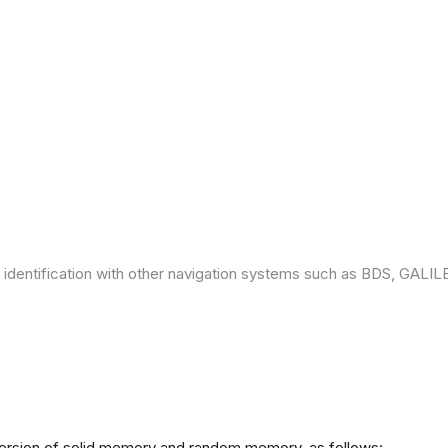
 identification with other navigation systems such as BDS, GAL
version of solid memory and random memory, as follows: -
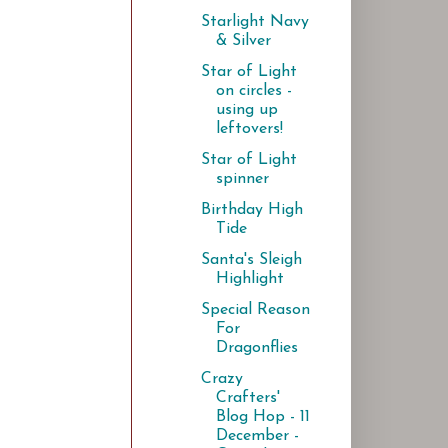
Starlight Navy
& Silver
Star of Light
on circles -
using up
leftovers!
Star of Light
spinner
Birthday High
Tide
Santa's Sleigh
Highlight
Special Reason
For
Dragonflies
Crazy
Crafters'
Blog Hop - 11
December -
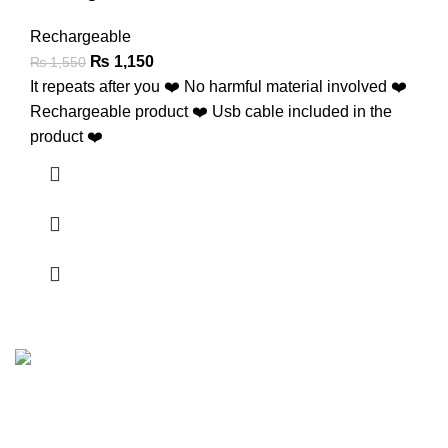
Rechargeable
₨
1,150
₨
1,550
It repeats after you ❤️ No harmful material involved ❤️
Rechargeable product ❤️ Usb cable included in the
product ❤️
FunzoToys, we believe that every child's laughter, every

==

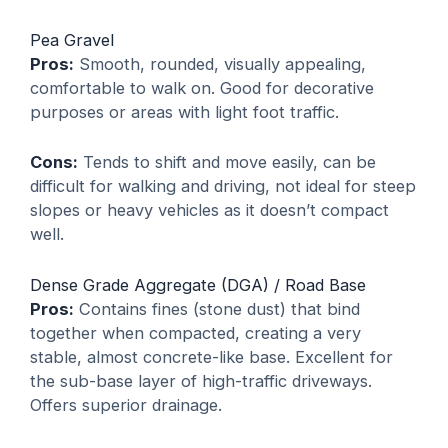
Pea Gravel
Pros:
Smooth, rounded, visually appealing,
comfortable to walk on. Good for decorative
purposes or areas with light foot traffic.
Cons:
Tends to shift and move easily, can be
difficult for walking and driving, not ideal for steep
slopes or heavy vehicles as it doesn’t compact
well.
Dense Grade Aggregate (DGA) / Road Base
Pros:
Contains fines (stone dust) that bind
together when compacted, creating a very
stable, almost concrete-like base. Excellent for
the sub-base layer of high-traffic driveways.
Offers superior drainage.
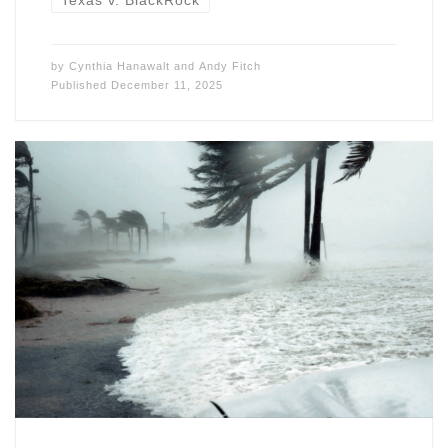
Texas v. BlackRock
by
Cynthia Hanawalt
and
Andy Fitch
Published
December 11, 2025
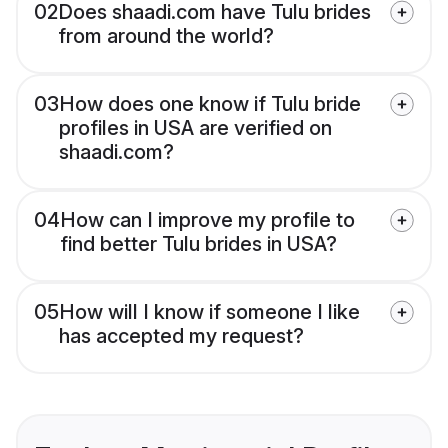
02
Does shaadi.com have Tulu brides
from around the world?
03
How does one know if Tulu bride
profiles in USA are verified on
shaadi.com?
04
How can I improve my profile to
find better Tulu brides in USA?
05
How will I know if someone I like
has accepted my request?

==

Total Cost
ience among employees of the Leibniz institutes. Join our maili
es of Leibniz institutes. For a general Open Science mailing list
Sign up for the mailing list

> _PROBLEM TO SOLVE_
Which lines run from the one holding "profiles in USA are verified on" through the one holding "has accepted my request?" in the records above? Repeat them exactly, both included, and nothing more.

> _SOLUTION_
profiles in USA are verified on
shaadi.com?
04
How can I improve my profile to
find better Tulu brides in USA?
05
How will I know if someone I like
has accepted my request?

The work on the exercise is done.